In this series of articles, members of the team here at MCG look back at products we’ve released over the past decade and talk about their personal experiences in their creation, and the influence the titles have had on them as gamers, professionals, and just, well, people. It’s part of our celebration of Monte Cook Games’s first ten years. In this post Creative Director Monte Cook talks about one of his favorites so far: Invisible Sun.
I always preferred the weird over the mundane. I was frequently told that my work was “too weird ” early in my career. To me, “weird” was never an insult. It was simply the opposite of boring.
I also found that much of what I enjoyed or loved was criticized not just for being weird, but for being pretentious. The books I loved, the music I enjoyed, and so on were “overblown,” “overstuffed,” “pretentious,” or “too self-serious.” But those terms became—to me—synonymous with lovingly made or deeply considered.
Seven or so years ago, as I sat and considered what the next game I would make, I decided to make the most “me” game I could and focus on both the “weird” and “pretentious” (or, rather, beyond the norm and passionately detailed). Combining them, to me, meant “surreal,” for good or ill, and so I found myself designing Invisible Sun.
A new magic system? No! Four new magic systems so that each character interacts with it differently, helping to keep magic deeply mysterious.
In-depth character development? No! Character creation that detailed characters who had two different lives in two different worlds, and that would—as a part of the rules—involve the other players in the act of fleshing out each character, giving them the ability to shape the setting by designing not only the character’s home, but their entire neighborhood.
Snippets from a vislae party illustrate both the weirdness of the setting and the diversity of the characters. Look closely! Art by Roberto Pitturru.
A reasonably-sized box with minimal components? No! An outlandishly huge box crammed full of stuff like one of those great but elaborate board games. I wanted to really celebrate the RPG experience, and the joy we have getting together with our friends around a table, and I wanted that table to be filled with interesting and useful things. The game itself would be designed so that the characters were deeply tied to the setting and to each other. It would encourage people to think about the game when they were away from the table and stay in touch with each other. And it would even provide a way so that if someone couldn’t make it to a session, the game could go on.
Invisible Sun is for people who really want to dive in deep. It’s not just about the story being told now, it’s about designing your character’s entire arc or arcs. It’s for those of us who—as GM or player—want the creative freedom to really stretch our imaginations, not just in terms of strange settings or characters but in the kinds of stories an RPG can tell. One Invisible Sun story might be about traversing the length and breadth of reality and the next might be entirely encapsulated in one of the characters’ homes. One character might be focused on mastering an entirely new paradigm of magic, while another might be working on overcoming trauma, and a third might just want to open up a little cupcake shop on a surreal street where the cobblestones play musical notes and the building next door likes to tell tales of the War that no one else will talk about.

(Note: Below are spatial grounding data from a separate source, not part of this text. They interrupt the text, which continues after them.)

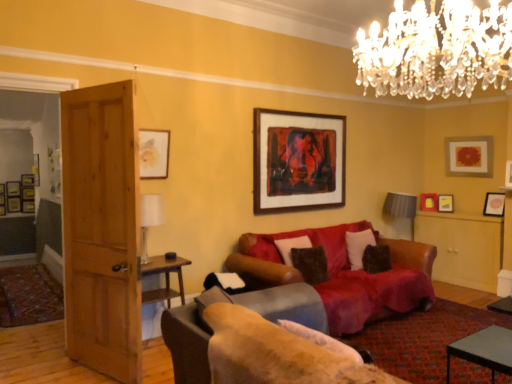 Identify the location of blank space above matte gold picture frame at upper left, marked as the sixth picture frame in a right-to-left arrangement (from a real-world perspective). This screenshot has width=512, height=384. (151, 121). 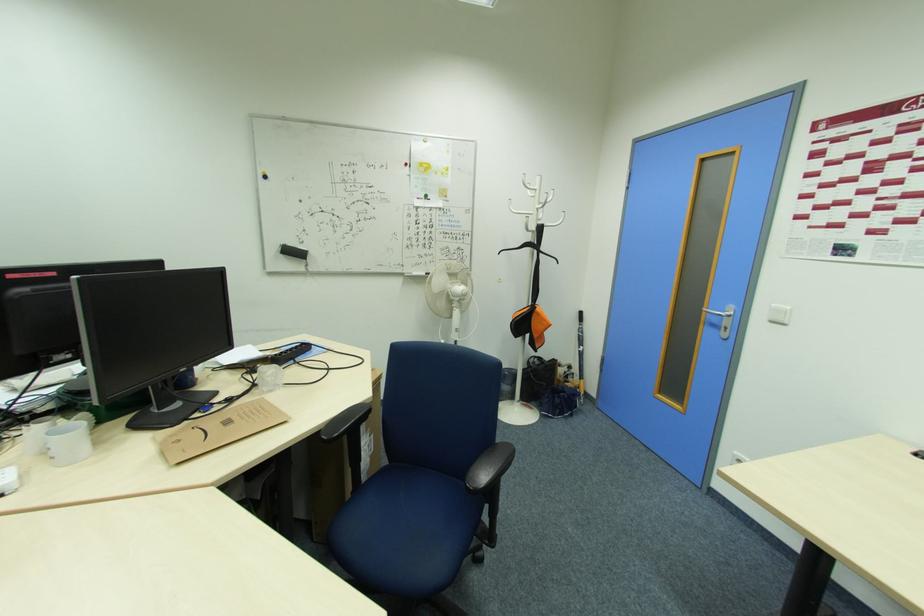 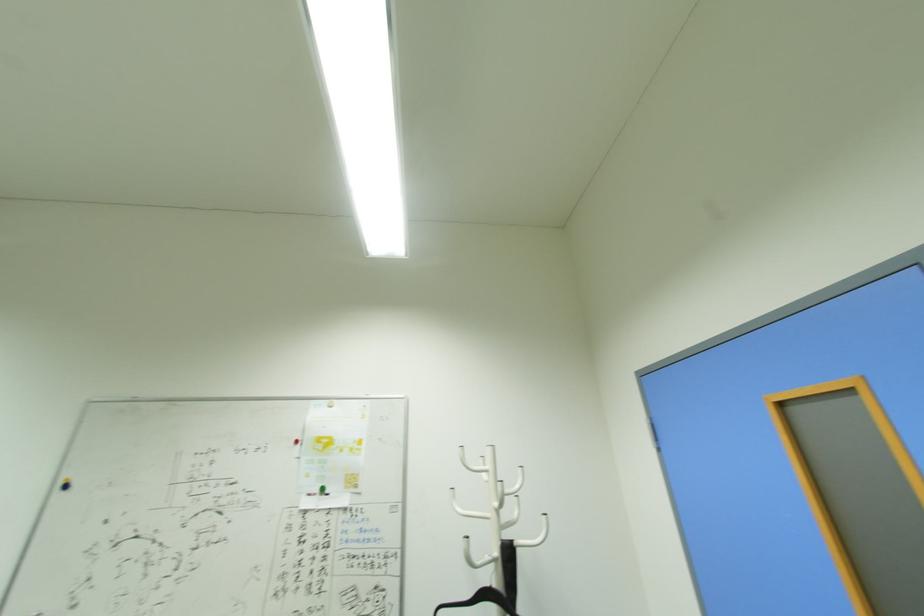 In the second image, find the point that corresponds to point 537,198 in the first image.

(492, 484)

The art of Invisible Sun reflects the game’s surreal beauty.
Invisible Sun is the musical equivalent of a symphony, or a prog-rock 25-minute epic, rather than a pop music single. It’s not a novel, but rather a twelve-book series with a preface, a prologue, an epilogue, an afterword, and appendices. And probably footnotes. I knew it wouldn’t be for everyone, but I can honestly say it’s for me. It’s a game I keep going back to. I’ve run three full narratives—two of them spanning multiple years—and am well into my fourth.
I love all the games I’ve worked on over the years, but I stand by my previous statement: of them all, it’s the most “me.”
Monte
Invisible Sun, by Monte Cook, was funded on Kickstarter in 2016. The Black Cube—the boxed version of the game—was released in August 2018 and sold out immediately, with a reprint the following year.